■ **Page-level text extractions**
· · ·

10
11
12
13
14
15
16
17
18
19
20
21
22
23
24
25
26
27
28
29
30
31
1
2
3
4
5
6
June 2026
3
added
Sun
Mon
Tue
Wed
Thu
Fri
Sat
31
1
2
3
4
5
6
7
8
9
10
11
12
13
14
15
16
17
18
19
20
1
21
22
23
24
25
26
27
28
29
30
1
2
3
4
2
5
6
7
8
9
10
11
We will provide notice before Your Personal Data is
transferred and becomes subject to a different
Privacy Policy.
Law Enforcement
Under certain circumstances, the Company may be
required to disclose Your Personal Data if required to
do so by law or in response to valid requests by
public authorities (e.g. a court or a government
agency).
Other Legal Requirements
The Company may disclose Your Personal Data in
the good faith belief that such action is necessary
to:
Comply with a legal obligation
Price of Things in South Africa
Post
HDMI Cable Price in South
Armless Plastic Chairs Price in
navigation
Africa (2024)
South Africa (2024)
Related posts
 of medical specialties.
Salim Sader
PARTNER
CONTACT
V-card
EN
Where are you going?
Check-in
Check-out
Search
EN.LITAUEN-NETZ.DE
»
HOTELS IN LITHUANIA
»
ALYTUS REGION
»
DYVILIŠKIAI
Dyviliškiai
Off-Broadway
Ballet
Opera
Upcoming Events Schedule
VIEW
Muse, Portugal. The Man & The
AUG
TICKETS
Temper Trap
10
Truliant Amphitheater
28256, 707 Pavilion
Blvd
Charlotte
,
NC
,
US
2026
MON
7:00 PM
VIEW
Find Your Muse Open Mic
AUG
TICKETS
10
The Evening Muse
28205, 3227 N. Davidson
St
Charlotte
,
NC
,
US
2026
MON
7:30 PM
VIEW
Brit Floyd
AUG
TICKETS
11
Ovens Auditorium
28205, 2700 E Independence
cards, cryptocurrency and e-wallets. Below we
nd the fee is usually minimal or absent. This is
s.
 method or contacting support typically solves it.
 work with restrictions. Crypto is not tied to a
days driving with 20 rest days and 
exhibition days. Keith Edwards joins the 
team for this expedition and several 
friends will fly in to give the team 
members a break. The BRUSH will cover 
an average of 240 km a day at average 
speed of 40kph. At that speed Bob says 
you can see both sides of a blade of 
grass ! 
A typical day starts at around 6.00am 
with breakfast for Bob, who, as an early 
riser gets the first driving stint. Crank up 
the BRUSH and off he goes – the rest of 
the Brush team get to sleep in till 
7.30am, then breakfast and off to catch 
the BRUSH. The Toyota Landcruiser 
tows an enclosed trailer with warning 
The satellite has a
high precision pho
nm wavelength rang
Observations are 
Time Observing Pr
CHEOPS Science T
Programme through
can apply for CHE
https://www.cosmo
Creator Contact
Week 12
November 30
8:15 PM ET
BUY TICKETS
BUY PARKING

· · ·

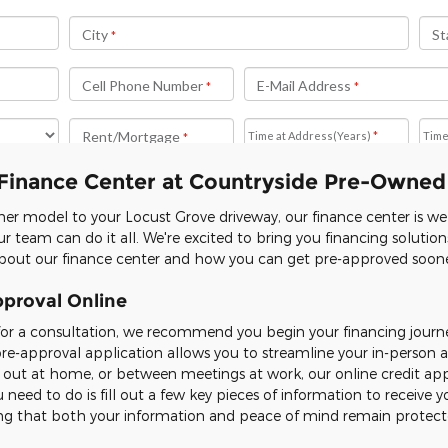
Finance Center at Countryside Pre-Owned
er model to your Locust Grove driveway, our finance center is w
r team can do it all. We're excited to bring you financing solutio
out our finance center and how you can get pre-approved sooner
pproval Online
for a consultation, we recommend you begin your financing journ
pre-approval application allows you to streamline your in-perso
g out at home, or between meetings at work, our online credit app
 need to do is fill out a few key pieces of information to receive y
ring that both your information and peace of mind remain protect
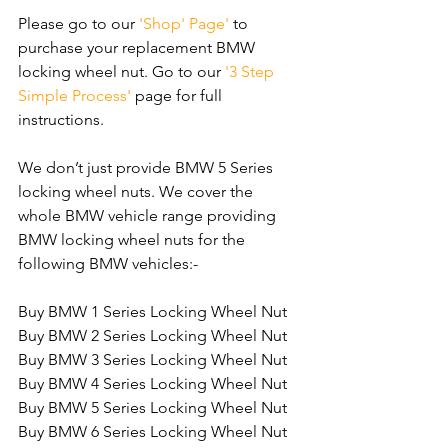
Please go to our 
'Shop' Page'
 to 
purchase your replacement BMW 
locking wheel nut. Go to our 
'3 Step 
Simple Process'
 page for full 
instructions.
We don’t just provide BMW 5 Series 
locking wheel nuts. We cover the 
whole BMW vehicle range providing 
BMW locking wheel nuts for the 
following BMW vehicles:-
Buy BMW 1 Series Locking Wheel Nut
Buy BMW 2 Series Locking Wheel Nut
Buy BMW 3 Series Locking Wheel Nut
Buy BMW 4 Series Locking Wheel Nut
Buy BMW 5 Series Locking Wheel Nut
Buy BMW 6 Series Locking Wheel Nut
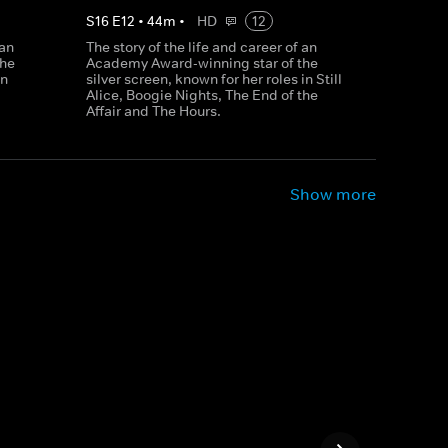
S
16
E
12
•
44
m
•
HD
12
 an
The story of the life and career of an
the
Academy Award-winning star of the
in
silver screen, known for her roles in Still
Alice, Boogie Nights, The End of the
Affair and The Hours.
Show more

· · ·

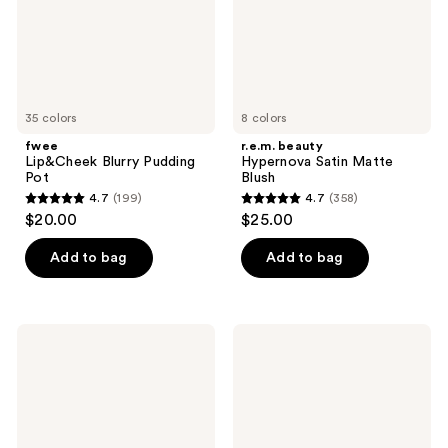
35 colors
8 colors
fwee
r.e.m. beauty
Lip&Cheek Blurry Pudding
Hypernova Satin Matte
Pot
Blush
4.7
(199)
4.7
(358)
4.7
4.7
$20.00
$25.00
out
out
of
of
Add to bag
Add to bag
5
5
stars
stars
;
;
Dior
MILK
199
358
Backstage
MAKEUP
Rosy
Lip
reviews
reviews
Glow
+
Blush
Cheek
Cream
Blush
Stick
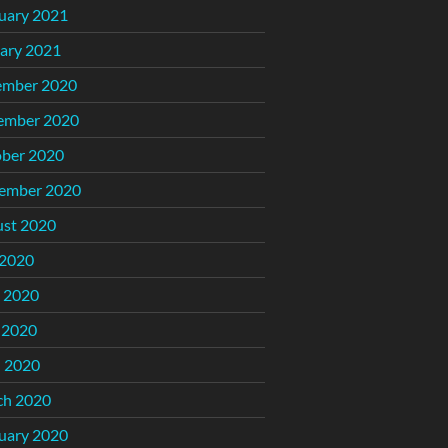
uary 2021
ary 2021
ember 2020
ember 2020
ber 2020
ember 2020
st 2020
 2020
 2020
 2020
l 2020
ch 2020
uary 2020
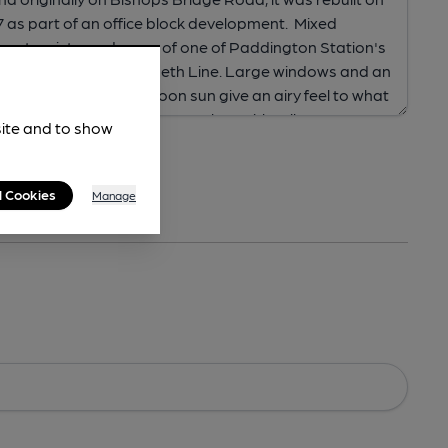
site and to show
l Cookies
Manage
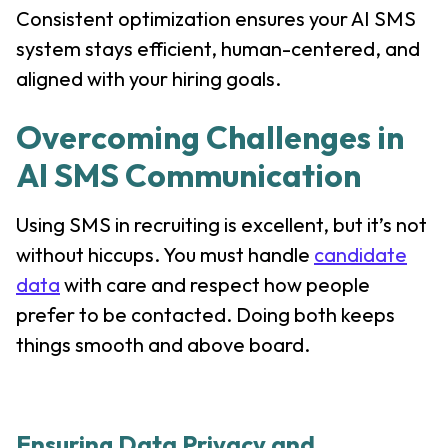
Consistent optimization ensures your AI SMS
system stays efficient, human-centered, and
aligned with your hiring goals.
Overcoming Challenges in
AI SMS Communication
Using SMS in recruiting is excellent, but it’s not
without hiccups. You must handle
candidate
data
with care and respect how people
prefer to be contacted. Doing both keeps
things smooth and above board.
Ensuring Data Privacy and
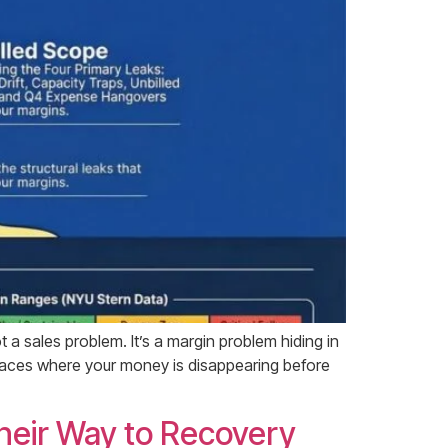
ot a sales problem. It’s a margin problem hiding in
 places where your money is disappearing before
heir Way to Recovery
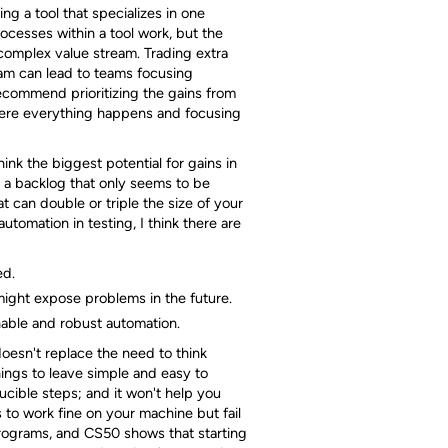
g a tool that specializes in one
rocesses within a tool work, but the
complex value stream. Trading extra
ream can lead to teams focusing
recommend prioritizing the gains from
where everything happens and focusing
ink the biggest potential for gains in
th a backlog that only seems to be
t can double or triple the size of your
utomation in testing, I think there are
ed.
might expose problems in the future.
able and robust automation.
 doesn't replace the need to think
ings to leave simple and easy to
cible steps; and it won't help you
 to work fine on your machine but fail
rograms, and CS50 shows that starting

· · ·

Whenever a line in the entries holds the word "gains", copy that line.

■ **WORKED SOLUTION**
recommend prioritizing the gains from
ink the biggest potential for gains in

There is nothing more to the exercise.